◆ Work required: Copy the records below word for word, from the first line through the line that contains "Cybex, Nuna) מציעים", and leave out any pictures.
****************************************
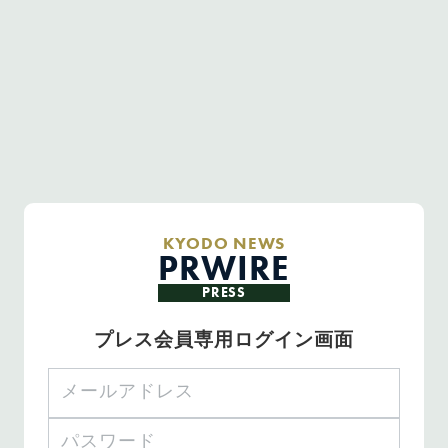
KYODO NEWS
PRWIRE
PRESS
プレス会員専用ログイン画面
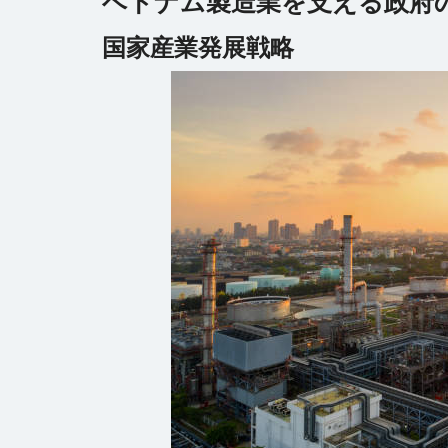
ベトナム製造業を支える政府
国家産業発展戦略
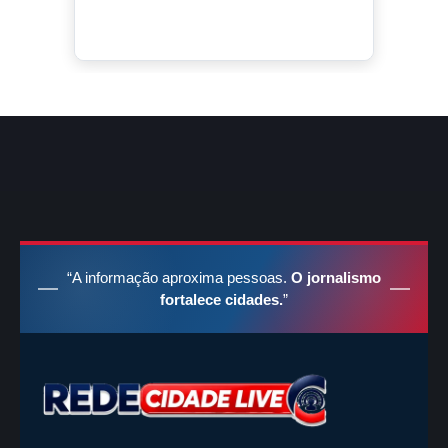
Ao vivo no YouTube
@redecidadeliveoficial
“A informação aproxima pessoas.
O jornalismo
fortalece cidades.
”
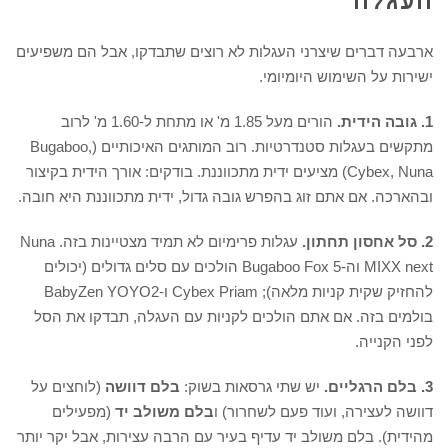
העגלה
ארבעה דברים שיצרני העגלות לא רוצים שתבדקו, אבל הם משפיעים
ישירות על השימוש היומיומי.
1. גובה הידית.
הורים מעל 1.85 מ' או מתחת ל-1.60 מ' לרוב
מתקשים בעגלות סטנדרטיות. רוב המותגים האיכותיים (Bugaboo,
Cybex, Nuna) מציעים ידית מתכווננת. בודקים: אורך הידית בקיצור
ובהארכה. אם אתם זוג בהפרש גובה גדול, ידית מתכווננת היא חובה.
2. סל אחסון תחתון.
עגלות פרימיום לא תמיד מצטיינות בזה. Nuna
MIXX next וה-Bugaboo Fox 5 הולכים עם סלים גדולים (יכולים
להחזיק שקית קניות מלאה); Cybex Priam ו-BabyZen YOYO2
בולמים בזה. אם אתם הולכים לקניות עם העגלה, תבדקו את הסל
לפני הקנייה.
3. בלם הרגליים.
יש שתי גרסאות בשוק:
בלם דוושה
(לוחצים על
דוושה לעצירה, ועוד פעם לשחרור) ו
בלם משולב יד
(מפעילים
מהידית). בלם משולב יד עדיף בעיר עם הרבה עצירות, אבל יקר יותר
****************************************
◆ Solution for this problem:
KYODO NEWS
PRWIRE
PRESS
プレス会員専用ログイン画面
ベトナム製造業を支える政府
国家産業発展戦略
Ao vivo no YouTube
@redecidadeliveoficial
“A informação aproxima pessoas.
O jornalismo
fortalece cidades.
”
העגלה
ארבעה דברים שיצרני העגלות לא רוצים שתבדקו, אבל הם משפיעים
ישירות על השימוש היומיומי.
1. גובה הידית.
הורים מעל 1.85 מ' או מתחת ל-1.60 מ' לרוב
מתקשים בעגלות סטנדרטיות. רוב המותגים האיכותיים (Bugaboo,
Cybex, Nuna) מציעים ידית מתכווננת. בודקים: אורך הידית בקיצור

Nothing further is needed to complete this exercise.